■ **Your assignment**: Using the data below, work out how many lines contain "FORCE", and report only that number.

■ **Provided records**:
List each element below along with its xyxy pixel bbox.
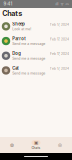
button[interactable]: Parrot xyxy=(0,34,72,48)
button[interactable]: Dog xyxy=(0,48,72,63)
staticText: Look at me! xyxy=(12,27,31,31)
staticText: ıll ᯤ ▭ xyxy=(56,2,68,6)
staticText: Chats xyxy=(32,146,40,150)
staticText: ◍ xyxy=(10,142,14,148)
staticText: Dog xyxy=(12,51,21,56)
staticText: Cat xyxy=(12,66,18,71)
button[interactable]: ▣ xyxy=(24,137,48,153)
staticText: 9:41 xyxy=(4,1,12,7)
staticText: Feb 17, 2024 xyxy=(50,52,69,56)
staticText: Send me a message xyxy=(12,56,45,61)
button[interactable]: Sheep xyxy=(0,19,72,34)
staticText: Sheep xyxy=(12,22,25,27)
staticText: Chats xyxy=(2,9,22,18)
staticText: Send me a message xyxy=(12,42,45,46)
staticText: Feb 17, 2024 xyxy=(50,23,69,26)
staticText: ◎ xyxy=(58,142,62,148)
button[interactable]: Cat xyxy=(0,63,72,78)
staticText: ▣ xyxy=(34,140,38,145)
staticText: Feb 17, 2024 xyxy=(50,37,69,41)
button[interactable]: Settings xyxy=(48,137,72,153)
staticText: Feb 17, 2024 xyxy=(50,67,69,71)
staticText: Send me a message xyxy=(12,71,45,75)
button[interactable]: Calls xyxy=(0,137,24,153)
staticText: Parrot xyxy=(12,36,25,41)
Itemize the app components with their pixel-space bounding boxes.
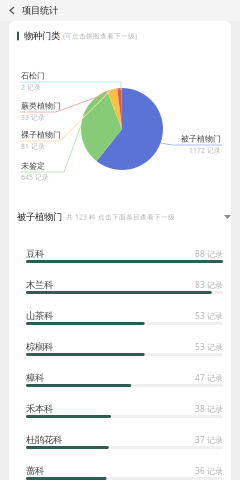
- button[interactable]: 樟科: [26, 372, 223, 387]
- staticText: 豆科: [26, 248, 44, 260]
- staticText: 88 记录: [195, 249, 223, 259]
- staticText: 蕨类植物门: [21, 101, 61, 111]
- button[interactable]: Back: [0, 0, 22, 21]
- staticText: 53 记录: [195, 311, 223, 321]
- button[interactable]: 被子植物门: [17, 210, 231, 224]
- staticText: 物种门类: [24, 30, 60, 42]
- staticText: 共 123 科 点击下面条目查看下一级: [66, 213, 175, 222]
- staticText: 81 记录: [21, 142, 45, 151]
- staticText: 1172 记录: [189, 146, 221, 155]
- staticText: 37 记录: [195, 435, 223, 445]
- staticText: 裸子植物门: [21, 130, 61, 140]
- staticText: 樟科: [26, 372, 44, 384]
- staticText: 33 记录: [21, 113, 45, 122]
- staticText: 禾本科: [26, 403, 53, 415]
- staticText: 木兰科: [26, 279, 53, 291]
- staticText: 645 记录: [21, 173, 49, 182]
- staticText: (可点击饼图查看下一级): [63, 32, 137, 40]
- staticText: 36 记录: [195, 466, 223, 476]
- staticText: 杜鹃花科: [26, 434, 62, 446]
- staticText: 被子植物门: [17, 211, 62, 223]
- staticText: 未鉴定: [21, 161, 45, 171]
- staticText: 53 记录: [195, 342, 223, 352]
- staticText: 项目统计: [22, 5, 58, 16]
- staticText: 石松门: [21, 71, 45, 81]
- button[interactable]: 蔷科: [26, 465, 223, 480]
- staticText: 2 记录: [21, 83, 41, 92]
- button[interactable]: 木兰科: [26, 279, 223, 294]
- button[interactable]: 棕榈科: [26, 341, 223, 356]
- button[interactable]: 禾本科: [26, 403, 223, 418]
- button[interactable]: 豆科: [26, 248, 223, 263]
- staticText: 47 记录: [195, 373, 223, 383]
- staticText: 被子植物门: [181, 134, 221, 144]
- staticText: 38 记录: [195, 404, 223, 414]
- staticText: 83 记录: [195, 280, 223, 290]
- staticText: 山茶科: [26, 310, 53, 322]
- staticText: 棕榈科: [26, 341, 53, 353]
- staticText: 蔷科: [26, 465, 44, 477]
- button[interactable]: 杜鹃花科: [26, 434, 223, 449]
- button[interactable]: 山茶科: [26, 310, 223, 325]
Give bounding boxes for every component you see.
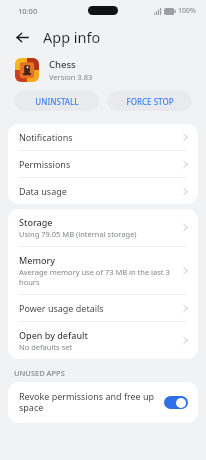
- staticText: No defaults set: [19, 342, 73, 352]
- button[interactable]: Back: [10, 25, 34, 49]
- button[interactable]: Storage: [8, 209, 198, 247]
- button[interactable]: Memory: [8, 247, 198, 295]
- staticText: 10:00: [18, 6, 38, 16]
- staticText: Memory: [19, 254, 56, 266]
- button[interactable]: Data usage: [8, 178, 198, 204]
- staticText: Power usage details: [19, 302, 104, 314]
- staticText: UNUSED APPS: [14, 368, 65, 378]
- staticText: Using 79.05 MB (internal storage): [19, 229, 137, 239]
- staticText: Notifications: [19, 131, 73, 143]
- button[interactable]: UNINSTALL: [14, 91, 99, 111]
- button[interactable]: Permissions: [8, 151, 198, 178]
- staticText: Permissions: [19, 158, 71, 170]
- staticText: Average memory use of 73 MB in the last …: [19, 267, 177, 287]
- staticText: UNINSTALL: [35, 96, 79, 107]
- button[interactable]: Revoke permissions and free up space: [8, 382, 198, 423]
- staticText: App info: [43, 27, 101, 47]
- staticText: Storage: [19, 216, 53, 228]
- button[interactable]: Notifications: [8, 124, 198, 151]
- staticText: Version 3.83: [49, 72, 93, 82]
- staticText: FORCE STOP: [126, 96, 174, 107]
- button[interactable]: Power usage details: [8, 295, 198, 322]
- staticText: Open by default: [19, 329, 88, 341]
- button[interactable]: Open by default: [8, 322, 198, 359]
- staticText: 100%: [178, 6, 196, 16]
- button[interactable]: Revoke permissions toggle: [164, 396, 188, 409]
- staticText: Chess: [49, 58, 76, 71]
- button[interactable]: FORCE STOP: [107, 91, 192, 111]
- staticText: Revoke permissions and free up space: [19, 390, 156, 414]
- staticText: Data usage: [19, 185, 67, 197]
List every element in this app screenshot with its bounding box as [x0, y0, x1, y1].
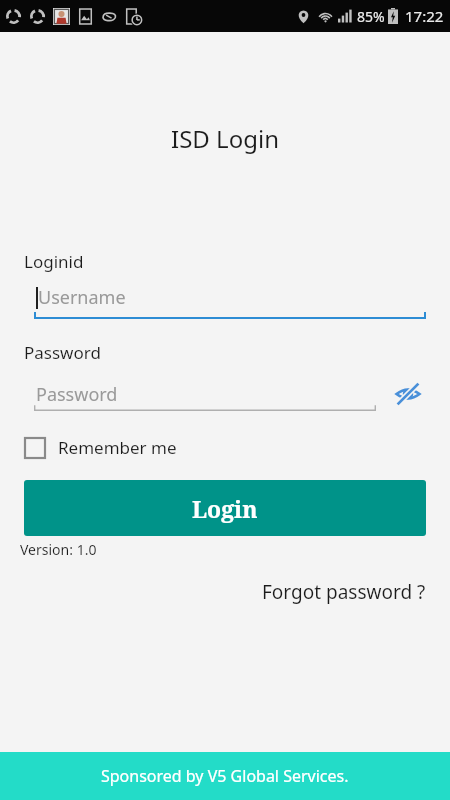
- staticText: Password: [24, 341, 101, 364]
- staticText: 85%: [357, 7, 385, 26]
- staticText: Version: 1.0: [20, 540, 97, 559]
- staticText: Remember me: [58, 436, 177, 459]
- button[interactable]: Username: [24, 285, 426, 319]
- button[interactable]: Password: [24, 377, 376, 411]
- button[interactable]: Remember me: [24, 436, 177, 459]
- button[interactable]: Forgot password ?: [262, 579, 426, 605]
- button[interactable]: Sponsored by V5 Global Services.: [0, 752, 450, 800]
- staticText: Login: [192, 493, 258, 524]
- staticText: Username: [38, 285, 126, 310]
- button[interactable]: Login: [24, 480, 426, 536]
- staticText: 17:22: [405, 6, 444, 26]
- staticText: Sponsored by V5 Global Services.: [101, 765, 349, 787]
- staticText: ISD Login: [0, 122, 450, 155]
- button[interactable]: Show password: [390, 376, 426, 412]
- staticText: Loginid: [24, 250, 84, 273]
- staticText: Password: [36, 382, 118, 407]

■ **Output for this exercise**: 2